Robert Sallie, formerly a pretrial detainee in the Dane County Jail, filed suit under 42 U.S.C. § 1983, alleging that Deputy Sheriff Jeffrey Thiel used excessive force when he closed a feed slot door on Sallie’s finger, severing the fingertip. The case went to trial, and a jury found that Thiel had not used excessive force. Sallie now appeals the district court’s denial of his motion for a new trial. But because Sallie has failed to provide us with trial transcripts, we must dismiss his appeal. See Federal Rule of Appellate Procedure 10(b)(2).

This is the second time this case has been before us. In the first appeal, we reversed the grant of summary judgment *663because the record contained conflicting evidence about Thiel’s awareness and intent at the time he injured Sallie. Sallie v. Thiel, No. 01-1116, 2001 WL 1563921, 23 Fed.Appx. 586 (7th Cir. Dec. 4, 2001) (unpublished order).

After a trial was held and the jury delivered its verdict in favor of Thiel, Sallie moved for a new trial under Federal Rule of Civil Procedure 59, on grounds that Thiel had perjured himself (and thus the verdict was not supported by the evidence) and that the court abused its discretion in excluding from evidence certain exhibits he proffered at trial. The district court denied the motion, and Sallie appealed.

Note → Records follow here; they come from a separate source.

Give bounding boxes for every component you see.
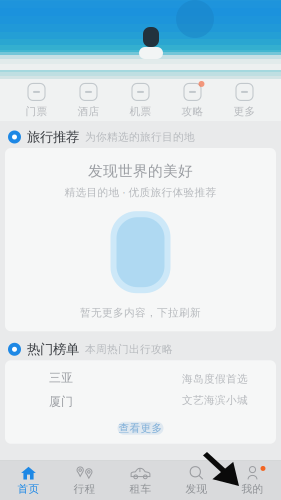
staticText: 海岛度假首选	[182, 372, 248, 386]
staticText: 暂无更多内容，下拉刷新	[80, 306, 201, 319]
staticText: 门票	[26, 105, 48, 118]
staticText: 攻略	[182, 105, 204, 118]
staticText: 酒店	[78, 105, 100, 118]
staticText: 本周热门出行攻略	[85, 343, 173, 356]
button[interactable]: 行程	[56, 464, 112, 496]
button[interactable]: 租车	[112, 464, 168, 496]
staticText: 查看更多	[118, 422, 162, 435]
button[interactable]: 门票	[10, 82, 62, 118]
staticText: 发现	[186, 482, 208, 496]
staticText: 行程	[74, 482, 96, 496]
staticText: 更多	[234, 105, 256, 118]
staticText: 机票	[130, 105, 152, 118]
button[interactable]: 查看更多	[118, 422, 164, 435]
staticText: 厦门	[49, 394, 73, 409]
staticText: 旅行推荐	[27, 129, 79, 145]
staticText: 首页	[18, 482, 40, 496]
button[interactable]: 机票	[114, 82, 166, 118]
staticText: 热门榜单	[27, 341, 79, 358]
button[interactable]: 我的	[224, 464, 280, 496]
button[interactable]: 发现世界的美好	[5, 148, 276, 331]
button[interactable]: 攻略	[166, 82, 218, 118]
staticText: 我的	[242, 482, 264, 496]
staticText: 三亚	[49, 370, 73, 385]
button[interactable]: 更多	[218, 82, 270, 118]
staticText: 文艺海滨小城	[182, 394, 248, 407]
staticText: 发现世界的美好	[88, 162, 193, 180]
button[interactable]: 酒店	[62, 82, 114, 118]
button[interactable]: 发现	[168, 464, 224, 496]
button[interactable]: 首页	[0, 464, 56, 496]
staticText: 精选目的地 · 优质旅行体验推荐	[64, 185, 216, 199]
staticText: 租车	[130, 482, 152, 496]
staticText: 为你精选的旅行目的地	[85, 130, 195, 144]
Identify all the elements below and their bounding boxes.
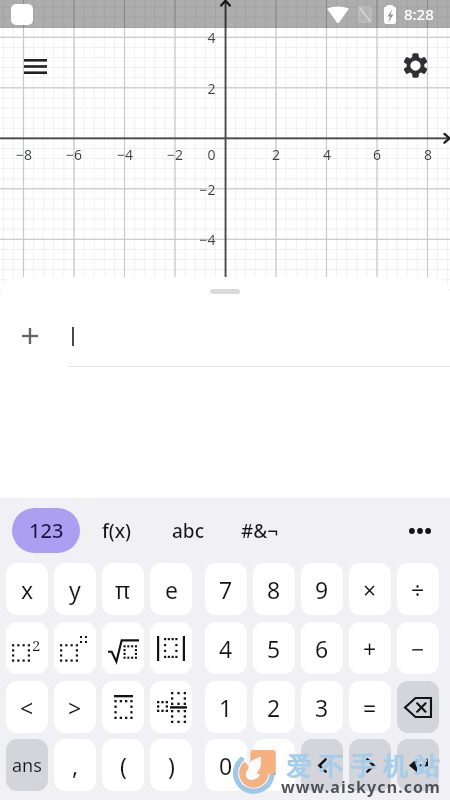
staticText: −6 [58, 145, 90, 164]
staticText: ) [168, 750, 175, 781]
button[interactable]: ans [6, 739, 48, 791]
staticText: 6 [315, 633, 329, 664]
staticText: ÷ [411, 574, 425, 605]
staticText: −2 [159, 145, 191, 164]
staticText: f(x) [102, 518, 131, 544]
button[interactable]: y [54, 563, 96, 615]
staticText: = [363, 692, 377, 723]
staticText: 8 [267, 574, 281, 605]
button[interactable]: Settings [391, 41, 439, 89]
button[interactable]: x [6, 563, 48, 615]
staticText: 2 [267, 692, 281, 723]
staticText: − [411, 633, 425, 664]
button[interactable]: move left [301, 739, 343, 791]
staticText: 2 [32, 635, 41, 655]
staticText: e [165, 574, 178, 605]
button[interactable]: Menu [11, 42, 59, 90]
staticText: 8:28 [404, 4, 434, 24]
staticText: , [72, 750, 79, 781]
staticText: 9 [315, 574, 329, 605]
button[interactable]: 1 [205, 681, 247, 733]
button[interactable]: 9 [301, 563, 343, 615]
staticText: 0 [219, 750, 233, 781]
button[interactable]: backspace [397, 681, 439, 733]
button[interactable]: = [349, 681, 391, 733]
button[interactable]: mixed number [150, 681, 192, 733]
staticText: ( [120, 750, 127, 781]
button[interactable]: ) [150, 739, 192, 791]
staticText: 3 [315, 692, 329, 723]
button[interactable]: 7 [205, 563, 247, 615]
staticText: 2 [260, 145, 292, 164]
staticText: 123 [29, 517, 64, 544]
staticText: −4 [109, 145, 141, 164]
button[interactable]: 3 [301, 681, 343, 733]
button[interactable]: 6 [301, 622, 343, 674]
staticText: > [68, 692, 82, 723]
button[interactable]: More options [400, 511, 440, 551]
staticText: #&¬ [241, 518, 279, 544]
staticText: 5 [267, 633, 281, 664]
staticText: −8 [8, 145, 40, 164]
staticText: x [21, 574, 34, 605]
button[interactable]: − [397, 622, 439, 674]
button[interactable]: 2 [253, 681, 295, 733]
staticText: 1 [219, 692, 233, 723]
button[interactable]: power [54, 622, 96, 674]
staticText: −4 [199, 230, 216, 249]
staticText: × [363, 574, 377, 605]
staticText: www.aiskycn.com [281, 776, 441, 798]
button[interactable]: Add expression [14, 320, 46, 352]
staticText: 7 [219, 574, 233, 605]
staticText: . [271, 750, 278, 781]
button[interactable]: 4 [205, 622, 247, 674]
staticText: 8 [412, 145, 444, 164]
staticText: π [115, 574, 131, 605]
button[interactable]: absolute value [150, 622, 192, 674]
button[interactable]: 123 [12, 508, 80, 553]
button[interactable]: square root [102, 622, 144, 674]
button[interactable]: #&¬ [225, 508, 295, 553]
staticText: 4 [207, 28, 216, 47]
button[interactable]: enter [397, 739, 439, 791]
staticText: abc [172, 518, 204, 544]
staticText: 爱不手机站 [283, 751, 443, 782]
staticText: y [69, 574, 81, 605]
button[interactable]: 0 [205, 739, 247, 791]
button[interactable]: move right [349, 739, 391, 791]
button[interactable]: . [253, 739, 295, 791]
button[interactable]: ( [102, 739, 144, 791]
staticText: 2 [207, 79, 216, 98]
staticText: ans [12, 753, 42, 778]
button[interactable]: 8 [253, 563, 295, 615]
button[interactable]: square [6, 622, 48, 674]
button[interactable]: , [54, 739, 96, 791]
button[interactable]: fraction [102, 681, 144, 733]
button[interactable]: × [349, 563, 391, 615]
button[interactable]: π [102, 563, 144, 615]
button[interactable]: e [150, 563, 192, 615]
button[interactable]: 5 [253, 622, 295, 674]
staticText: 6 [361, 145, 393, 164]
button[interactable]: f(x) [81, 508, 151, 553]
staticText: 4 [311, 145, 343, 164]
staticText: < [20, 692, 34, 723]
staticText: + [363, 633, 377, 664]
button[interactable]: + [349, 622, 391, 674]
staticText: 4 [219, 633, 233, 664]
button[interactable]: ÷ [397, 563, 439, 615]
button[interactable]: < [6, 681, 48, 733]
staticText: 0 [207, 145, 216, 164]
staticText: −2 [199, 180, 216, 199]
button[interactable]: > [54, 681, 96, 733]
button[interactable]: abc [153, 508, 223, 553]
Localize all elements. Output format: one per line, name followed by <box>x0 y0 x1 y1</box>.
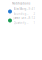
staticText: Notifications <box>12 2 30 5</box>
staticText: Quarterly report final version.pdf <box>14 21 28 25</box>
button[interactable]: Jamie Lee shared a file <box>6 16 36 25</box>
button[interactable]: Alex Morgan sent a message <box>6 7 36 16</box>
staticText: Jamie Lee shared a file <box>14 16 28 20</box>
staticText: 9:41 <box>28 7 36 11</box>
staticText: 1 <box>34 21 36 25</box>
staticText: Sounds good — see you tomorrow at <box>14 12 28 16</box>
staticText: 8:12 <box>28 16 36 20</box>
staticText: 2 <box>34 12 36 16</box>
staticText: Alex Morgan sent a message <box>14 7 28 11</box>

Sallie now argues that the district court should have granted him a new trial because the jury failed to follow the court’s instructions to ignore perjured testimony. Sallie contends that his cross-examination of Thiel demonstrated Thiel’s perjury, yet the jury nevertheless went on to credit Thiel’s version of events. Absent evidence to the contrary, we presume that juries follow instructions. 3M v. Pribyl, 259 F.3d 587, 600 (7th Cir.2001). Moreover, we cannot meaningfully review Sallie’s argument that the jury did not follow instructions because, without a trial transcript, we cannot verify Sallie’s claim that he conclusively established that Thiel committed perjury. See LaFollette v. Savage, 63 F.3d 540, 544 (7th Cir.1995).

We are likewise unable to review Sallie’s argument that the court erred in not admitting his proffered exhibits because we have neither written orders nor transcripts of the court’s rulings excluding the exhibits. Without a transcript, we can neither determine whether the court abused its discretion nor verify that Sallie preserved his evidentiary arguments by properly objecting at trial. See Richardson v. Henry, 902 F.2d 414, 416 (5th Cir.1990).

The appellant is responsible for making sure that the appellate record contains everything needed for meaningful review. Birchler v. Gehl Co., 88 F.3d 518, 519-20 (7th Cir.1996). We may dismiss an appeal when the appellant fails to provide relevant portions of the record, even when the appellant, like Sallie, is proceeding pro se. Woods v. Thieret, 5 F.3d 244, 245-46 (7th Cir.1993). Sallie did send a request for a copy of the trial transcript to the court clerk, who informed him that he would have to pre-pay for the transcript. But he never paid to have the transcript prepared nor did he move under 28 U.S.C. § 753(f) to have the transcripts prepared at no cost. Accordingly, we DISMISS Sallie’s appeal.